Task objective:
Only a number is wanted: how many lines in the records below contain "Volume"?

════════════════

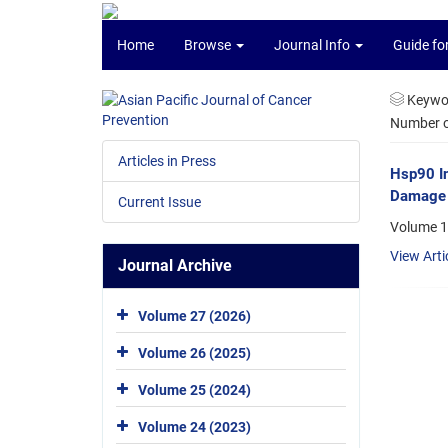
Home
Browse
Journal Info
Guide fo
Keywo
Number of
Articles in Press
Hsp90 In
Damage 
Current Issue
Volume 1
View Arti
Journal Archive
Volume 27 (2026)
Volume 26 (2025)
Volume 25 (2024)
Volume 24 (2023)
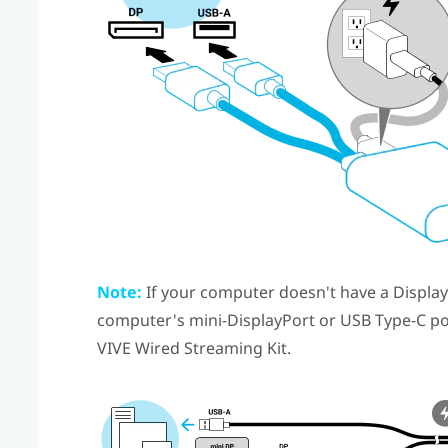
Note:
If your computer doesn't have a
Displa
computer's mini-
DisplayPort
or
USB Type-C
po
VIVE Wired Streaming Kit
.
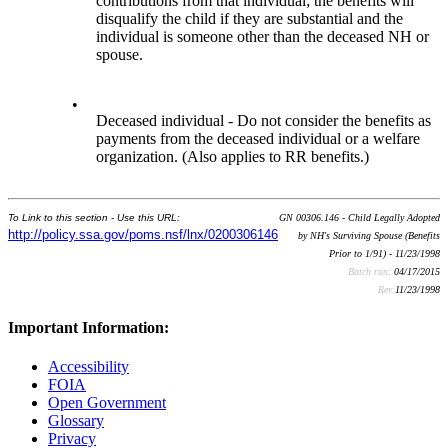
contributions from that individual; the benefits will
disqualify the child if they are substantial and the
individual is someone other than the deceased NH or
spouse.
•
Deceased individual - Do not consider the benefits as
payments from the deceased individual or a welfare
organization. (Also applies to RR benefits.)
To Link to this section - Use this URL:
GN 00306.146 - Child Legally Adopted
http://policy.ssa.gov/poms.nsf/lnx/0200306146
by NH's Surviving Spouse (Benefits
Prior to 1/91) - 11/23/1998
Batch run:
04/17/2015
Rev:
11/23/1998
Important Information:
Accessibility
FOIA
Open Government
Glossary
Privacy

════════════════

Answer to the exercise:
5